Płomień zauważono przy „Studni Czarownic”. Ktoś rozpala stos! To ekskurator od
czyszczarek do butów. Biega zaczesując rękoma swą czarną grzywę, niczym rumak
pod Grunwaldem, a wszystko po to, by płomień był jak największy. Palcem wskazuje
tych do spalenia: Sejwa, Sibińska, Wojciechowska, Synowiec,
Bagiński, Kaczanowski i Sobolewski.
Tymczasem Surmacz wciąż przemawia: „Posługiwanie
się kłamstwem w działalności politycznej nie leży w mojej naturze!”. Prezes
GRH klęczy na Hawelańskiej i błaga o litość. Płonie Filharmonia Gorzowska,
Teatr im. Osterwy, a także siedziba „Gazety Wyborczej”. Mariusz Domaradzki szlocha: „To
żart! Panie Marku, nie chciałem obrazić tym występem w <Kryminalnych>!”.

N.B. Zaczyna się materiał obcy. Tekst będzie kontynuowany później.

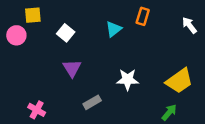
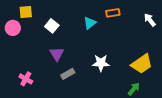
orange rectangle: (143, 16) -> (113, 13), turned 64
gray rectangle: (92, 102) -> (68, 74), moved
pink cross: (37, 110) -> (26, 79), moved

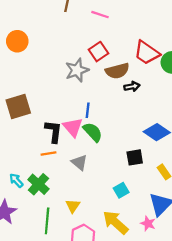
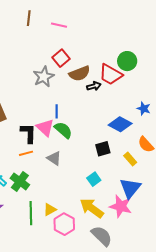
red trapezoid: (147, 53) -> (111, 75), moved
yellow triangle: (73, 206) -> (50, 210), moved, turned 32
pink star: (148, 224) -> (121, 206), size x1.6

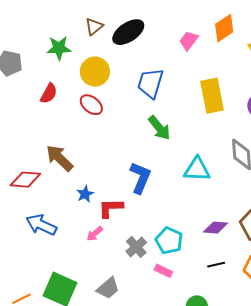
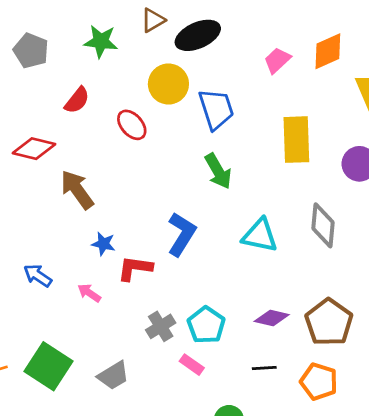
yellow circle: (95, 72) -> (168, 84), moved
blue trapezoid: (150, 83) -> (216, 109), turned 136
red diamond: (25, 180) -> (34, 149), moved
blue star: (85, 194) -> (103, 244), turned 30
blue arrow: (41, 225) -> (38, 276), size x0.7
pink arrow: (95, 234) -> (89, 293), moved, turned 66

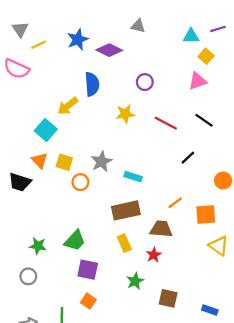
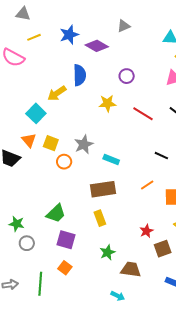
gray triangle: (138, 26) -> (124, 26), turned -40
gray triangle: (20, 29) -> (23, 14), moved, turned -49
black line: (188, 158) -> (161, 156), moved, turned 64
brown trapezoid: (161, 229) -> (131, 269), moved
green star: (38, 246) -> (17, 224), moved
red star: (154, 255) -> (146, 231), moved
gray circle: (28, 276) -> (27, 243), moved
brown square: (168, 298) -> (163, 249), moved, turned -36

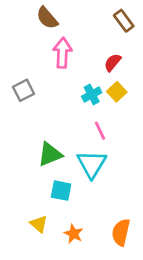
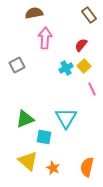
brown semicircle: (47, 18) -> (34, 13), turned 120
pink line: (100, 131) -> (92, 89), moved
green triangle: (50, 154) -> (25, 119), moved
yellow triangle: (39, 224) -> (28, 161), size x1.5

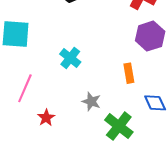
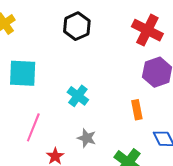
gray star: (91, 101) -> (87, 138), moved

Nikogo to nie wzrusza, a rudy radny z PiS –u jeno krzyczy: „Chciałeś to masz!”. Następczyni Świtalskiego od wojewody chce
negocjować urokiem osobistym, ale Krzyżacy jej piękna nie dostrzegają. „Pochwali
wiersz, ale pójdzie za prezentem” – rzucił za Orygenesem syn jurnego premiera. Teraz płonie już pub „Studnia”, „Santa
Fee” i „Żywiec”. „Dość tego diabelstwa”
– krzyczy młody Marcinkiewicz!
Słowianka, stadion żużlowy, Most Staromiejski i Dominanta – spalone. Kibole
niosą Komara, ale ten już nie żywy.
Został po nim tylko banknot …dwustuzłotowy. Pożoga na Chwalęcicach. Ogień sięga
wiejskiego kościoła. „Zostawcie, nie
tutaj go chrzczono” – krzyczy proboszcz, ale Pisuary mają to za nic. „Gdzie jest Prezio?” – krzyczy poseł Elizabeth, dzierżąc w ręku sporej
wielkości hot-doga. „Wyjechał, nie ma go
we wsi” – oświadcza happener od pieprzonych kaczek, też z Chwalęcic. Tymczasem
hordy partyjnych psów łapią prowodyrów: Derech-Krzycki
w dybach, Kurczyna ogolony na łyso,
a Surowiec w beczce wody. „Rzucili się na mnie rok przed wyborami po
haniebnej decyzji uhonorowania Korbana” – pieje z zachwytu sierżant i
doradca prezydenta od brzozy, gdy przed oblicze doprowadzają mu klubowiczów, co
to apel podpisali. Jego uwagę zwróciła niewiasta o pięknych blond włosach. Nie
widział jej twarzy, ale wyraźnie mu się podobała. Czar prysł szybciej niż myślał
– to Wojciechowska co ze stosu zwiała: „Mam cię ku…a Mareczku!”. Chwalęcice
spłonęły, pomników Jędzrzejczaka nie
ma, ale bohater sierżant bawi się dalej. Są jeszcze zdrajcy - ich trzeba potraktować szczególnie, ale niestety są już martwi: Pieńkowski zrównany z ziemią, a Jałowy wyjałowiony z liberalnych poglądów. Aż w końcu – cisza, na zewnątrz słońce
i uśmiechnięci ludzie. Świat inny niż we śnie Surmacza. „Obudź się Mareczku, koniec snu i przepustki, czas wyjść na słońce i
porozmawiać z ludźmi” – powiedział prezydent Jędrzejczak, który mimo
wszystko Surmacza lubił i lubi. „Gdyby
nie on życie byłoby nudne” – powiedział.